Segment Open

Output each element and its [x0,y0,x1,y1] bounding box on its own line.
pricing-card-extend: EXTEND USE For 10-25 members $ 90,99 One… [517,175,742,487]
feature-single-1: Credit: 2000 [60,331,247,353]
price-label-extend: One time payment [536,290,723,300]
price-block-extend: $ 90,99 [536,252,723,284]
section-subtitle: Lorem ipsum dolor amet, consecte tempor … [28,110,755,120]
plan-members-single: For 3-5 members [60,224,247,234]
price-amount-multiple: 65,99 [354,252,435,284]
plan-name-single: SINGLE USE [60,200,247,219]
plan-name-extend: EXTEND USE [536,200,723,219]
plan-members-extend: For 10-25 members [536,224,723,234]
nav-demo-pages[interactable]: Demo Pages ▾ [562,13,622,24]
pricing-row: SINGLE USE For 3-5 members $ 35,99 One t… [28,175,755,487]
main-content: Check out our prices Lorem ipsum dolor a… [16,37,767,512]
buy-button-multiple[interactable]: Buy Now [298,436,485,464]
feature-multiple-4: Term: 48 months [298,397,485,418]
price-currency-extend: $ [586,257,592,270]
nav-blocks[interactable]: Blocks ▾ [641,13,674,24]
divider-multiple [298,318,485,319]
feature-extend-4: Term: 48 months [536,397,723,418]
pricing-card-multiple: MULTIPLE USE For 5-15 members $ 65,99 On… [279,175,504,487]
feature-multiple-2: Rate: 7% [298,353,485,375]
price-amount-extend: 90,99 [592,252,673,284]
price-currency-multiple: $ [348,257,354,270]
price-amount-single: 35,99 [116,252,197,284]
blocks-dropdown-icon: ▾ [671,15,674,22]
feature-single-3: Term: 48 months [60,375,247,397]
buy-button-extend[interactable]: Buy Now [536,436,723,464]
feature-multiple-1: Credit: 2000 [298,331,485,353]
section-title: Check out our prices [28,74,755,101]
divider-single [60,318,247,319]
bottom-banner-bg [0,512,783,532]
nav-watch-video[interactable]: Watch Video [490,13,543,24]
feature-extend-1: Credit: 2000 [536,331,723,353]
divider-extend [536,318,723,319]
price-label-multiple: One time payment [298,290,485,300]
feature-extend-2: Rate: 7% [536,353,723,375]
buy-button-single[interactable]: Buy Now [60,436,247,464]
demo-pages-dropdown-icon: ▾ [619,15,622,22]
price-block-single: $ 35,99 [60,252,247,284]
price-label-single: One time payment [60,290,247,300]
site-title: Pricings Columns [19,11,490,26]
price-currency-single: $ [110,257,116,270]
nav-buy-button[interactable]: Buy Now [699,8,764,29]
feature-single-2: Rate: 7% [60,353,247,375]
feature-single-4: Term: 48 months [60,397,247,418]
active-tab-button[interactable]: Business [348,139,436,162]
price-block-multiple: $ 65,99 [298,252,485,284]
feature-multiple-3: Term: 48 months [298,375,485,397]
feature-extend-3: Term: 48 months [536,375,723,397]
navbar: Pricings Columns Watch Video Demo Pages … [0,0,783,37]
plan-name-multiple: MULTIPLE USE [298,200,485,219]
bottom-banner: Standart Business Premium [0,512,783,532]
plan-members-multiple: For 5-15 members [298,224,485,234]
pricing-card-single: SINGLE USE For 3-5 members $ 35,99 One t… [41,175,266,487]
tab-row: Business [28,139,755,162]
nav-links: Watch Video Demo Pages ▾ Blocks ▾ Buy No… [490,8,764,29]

Segment Closed

About this task:
Check each line above for the string "plan" and return those that contain it.

Written answer:
plan-members-single: For 3-5 members [60,224,247,234]
plan-name-single: SINGLE USE [60,200,247,219]
plan-name-extend: EXTEND USE [536,200,723,219]
plan-members-extend: For 10-25 members [536,224,723,234]
plan-name-multiple: MULTIPLE USE [298,200,485,219]
plan-members-multiple: For 5-15 members [298,224,485,234]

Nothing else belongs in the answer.